While Abstinence Clearinghouse has issued no explicit condemnation of same-sex marriage, the organization's Web site features a number of editorials by outside writers in favor of a federal constitutional amendment to ban same-sex marriage, and there are no editorials that take the opposing view.

Section 140 garnered the support of other major same-sex marriage opponents. When the supplemental budget bill landed on Romney's desk, the Mass. Family Institute and the national Focus on the Family, religious conservative organizations that have worked to prevent same-sex marriage, asked their members to lobby the governor and ask him not to veto Section 140.

Godley called many of the national abstinence-only advocates "extreme Christian right, anti-gay, and anti-abortion," and she said their stance against GLBT rights is mirrored in the federal guidelines for using the abstinence-only funding.

"The point of that federal funding is to promote heterosexual marriage as the only choice and the only alternative for young people," said Godley.

Rowland said that Planned Parenthood's primary objection to the abstinence-only programs is that they do not work. She said a 2001 Columbia University study shows that while students who take abstinence-until-marriage pledges delay their first sexual experience by over a year, once they begin having sex they are less likely to use condoms, increasing their risk for catching STDs or getting pregnant.

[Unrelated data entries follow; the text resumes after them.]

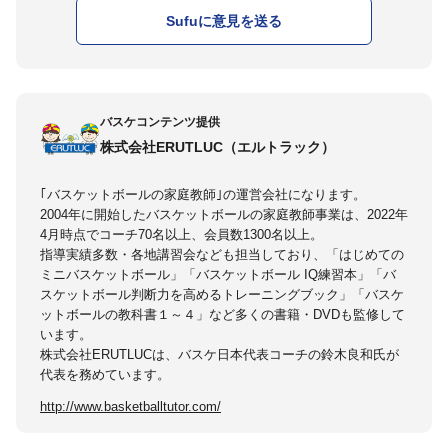
Sufuに意見を送る
バスケコンテンツ提供
株式会社ERUTLUC（エルトラック）
｢バスケットボールの家庭教師｣の運営会社になります。
2004年に開始したバスケットボールの家庭教師事業は、2022年
4月時点でコーチ70名以上、会員数1300名以上。
指導実績多数・各地講習会なども担当しており、「はじめての
ミニバスケットボール」「バスケットボール IQ練習本」「バ
スケットボール判断力を高めるトレーニングブック」「バスケ
ットボールの教科書１～４」など多くの書籍・DVDも監修して
います。
株式会社ERUTLUCは、バスケ日本代表コーチの鈴木良和氏が
代表を務めています。
http://www.basketballtutor.com/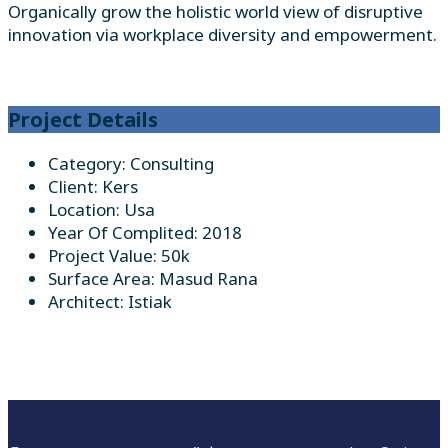
Organically grow the holistic world view of disruptive
innovation via workplace diversity and empowerment.
Project Details
Category:
Consulting
Client:
Kers
Location:
Usa
Year Of Complited:
2018
Project Value:
50k
Surface Area:
Masud Rana
Architect:
Istiak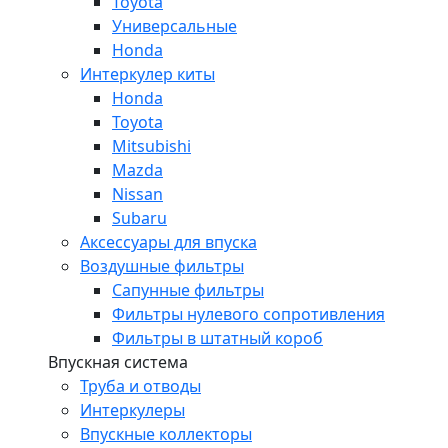
Toyota
Универсальные
Honda
Интеркулер киты
Honda
Toyota
Mitsubishi
Mazda
Nissan
Subaru
Аксессуары для впуска
Воздушные фильтры
Сапунные фильтры
Фильтры нулевого сопротивления
Фильтры в штатный короб
Впускная система
Труба и отводы
Интеркулеры
Впускные коллекторы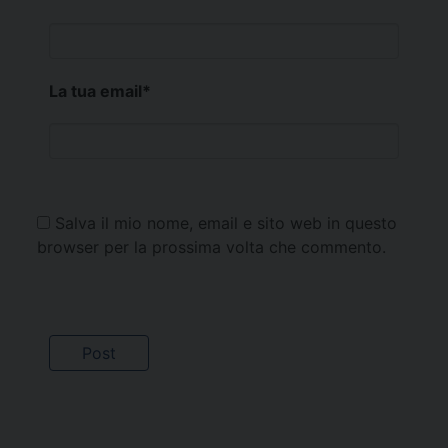
La tua email
*
Salva il mio nome, email e sito web in questo
browser per la prossima volta che commento.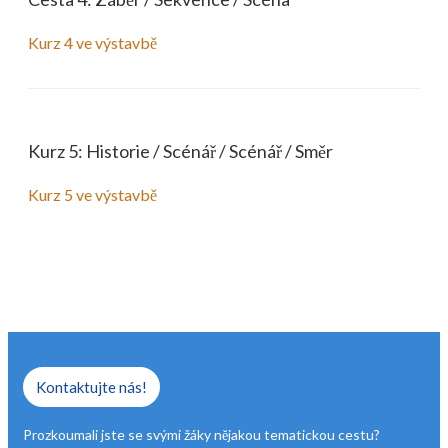
Kurz 4 ve výstavbě
Kurz 5: Historie / Scénář / Scénář / Směr
Kurz 5 ve výstavbě
Kontaktujte nás!
Prozkoumali jste se svými žáky nějakou tematickou cestu?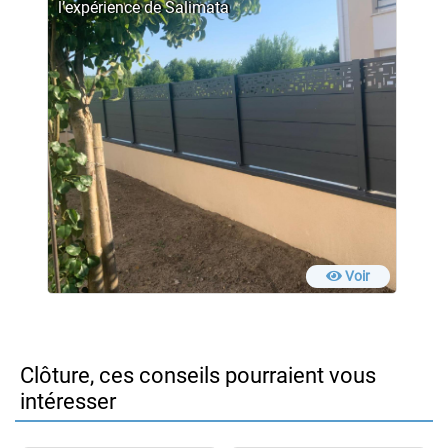
l’expérience de Salimata
Voir
Clôture, ces conseils pourraient vous
intéresser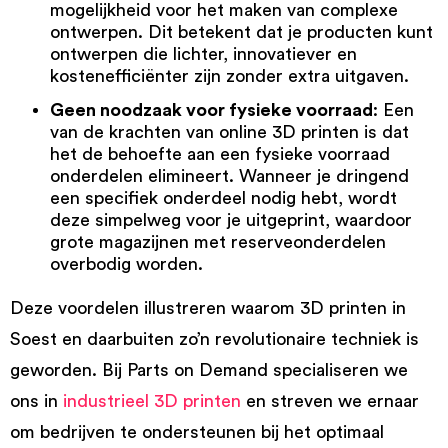
mogelijkheid voor het maken van complexe
ontwerpen. Dit betekent dat je producten kunt
ontwerpen die lichter, innovatiever en
kostenefficiënter zijn zonder extra uitgaven.
Geen noodzaak voor fysieke voorraad
: Een
van de krachten van online 3D printen is dat
het de behoefte aan een fysieke voorraad
onderdelen elimineert. Wanneer je dringend
een specifiek onderdeel nodig hebt, wordt
deze simpelweg voor je uitgeprint, waardoor
grote magazijnen met reserveonderdelen
overbodig worden.
Deze voordelen illustreren waarom 3D printen in
Soest en daarbuiten zo’n revolutionaire techniek is
geworden. Bij Parts on Demand specialiseren we
ons in
industrieel 3D printen
en streven we ernaar
om bedrijven te ondersteunen bij het optimaal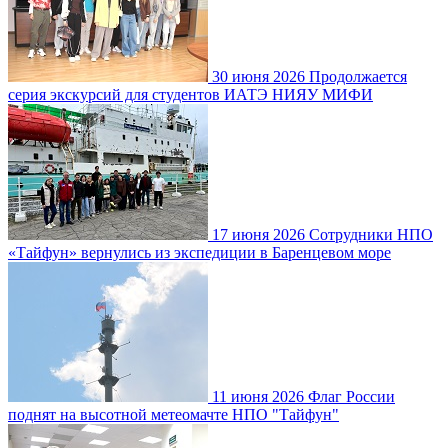
30 июня 2026
Продолжается
серия экскурсий для студентов ИАТЭ НИЯУ МИФИ
17 июня 2026
Сотрудники НПО
«Тайфун» вернулись из экспедиции в Баренцевом море
11 июня 2026
Флаг России
поднят на высотной метеомачте НПО "Тайфун"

Given the rising rate of HIV infection among youth in the Bay State, Godley said a policy that forces school health ed classes to discourage condom use will have long-term effects on youth HIV infection rates.

"We're not going to see the trends next year, but we will see them in a few years," said Godley.

Advocates say it is unclear when DPH will begin operating under the new guidelines set forth in the supplemental budget. Representatives from DPH did not return Bay Windows' calls before press time.

In the meantime advocates are working to overturn Section 140.

"There may be another supplemental budget going on," said Rowland, who said Planned Parenthood and other sex ed advocates hope to include a provision overturning Section 140. "If that doesn't happen then our next opportunity would be when they do the budget for '06."